Configuration¶
WhyGraph reads an optional whygraph.toml at your repo root. Every field has a built-in default, so
an unedited file behaves exactly as if none were present. whygraph init scaffolds a fully-commented
whygraph.example.toml for you - copy it to whygraph.toml and edit what you need.

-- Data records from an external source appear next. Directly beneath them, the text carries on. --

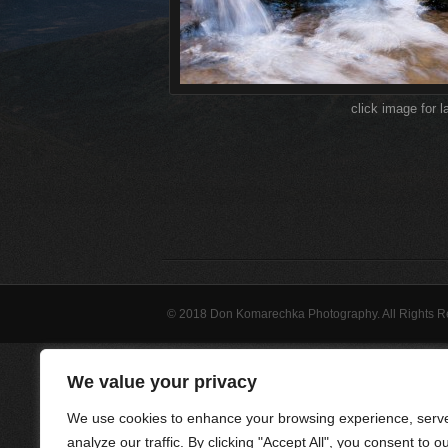
click image for l
© 2018 Don Komarechka Photography. All Rights 
We value your privacy
We use cookies to enhance your browsing experience, serve
analyze our traffic. By clicking "Accept All", you consent to o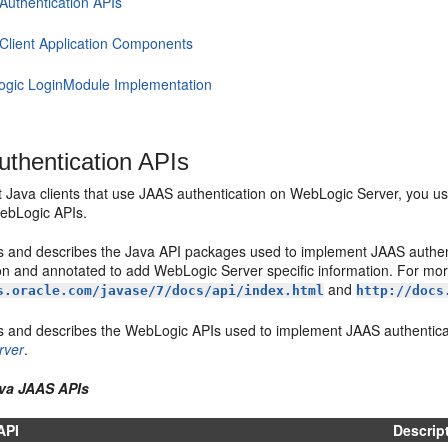
Authentication APIs
Client Application Components
gic LoginModule Implementation
thentication APIs
 Java clients that use JAAS authentication on WebLogic Server, you u
ebLogic APIs.
ts and describes the Java API packages used to implement JAAS authen
n and annotated to add WebLogic Server specific information. For mor
and
s.oracle.com/javase/7/docs/api/index.html
http://docs
ts and describes the WebLogic APIs used to implement JAAS authentica
rver
.
ava JAAS APIs
API
Descrip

whygraph.toml is gitignored - never commit a token
init adds whygraph.toml to .gitignore precisely because it can hold API keys. Keep it that
way. Use whygraph.example.toml (committed) for documentation, whygraph.toml (ignored) for
secrets.
The full tree¶
The values shown are the defaults.
log_level = "INFO" # DEBUG | INFO | WARN | ERROR | CRITICAL
[scan]
max_workers = 2 # parallel LLM calls in the diff-analyzer crawler
provider = "off" # source-control backend for the PR/issue crawl:
# "off" - skip the remote crawl (default)
# "github" - pull PRs/issues from the GitHub remote
# "auto" - detect from the remote URL (github only, for now)
remote = "origin" # git remote whose URL is inspected for provider="auto"
# token = "ghp_..." # GitHub token for the gh CLI. Default: read GH_TOKEN /
# GITHUB_TOKEN from env (or an existing `gh auth login`).
[analyze]
provider = "anthropic" # which [llm.*] adapter writes per-commit descriptions
# model = "claude-haiku-4-5" # override the provider's model for analysis only
# max_diff_chars = 50000 # diff truncated past this length before prompting
# large_commit_file_count = 30 # commits touching more files are described per-file on demand
# pr_origin_min_commits = 5 # recover a squash-merged PR's original commits past this size
# timeout_sec = 60 # per-call timeout; default: the adapter's own
[rationale]
provider = "anthropic" # which [llm.*] adapter writes the rationale card
# model = "claude-haiku-4-5" # override the provider's model for rationale only
# timeout_sec = 60 # per-call timeout; default: the adapter's own
# pr_roster_max_commits = 30 # squashed-commit headlines shown per PR in the prompt
# pr_discussion_max_comments = 20 # PR comments shown per PR in the prompt
# pr_comment_max_chars = 500 # each PR comment clipped to this length
# Override default DB locations (resolved relative to this file):
# whygraph_db = ".whygraph/whygraph.db"
# codegraph_db = ".codegraph/codegraph.db"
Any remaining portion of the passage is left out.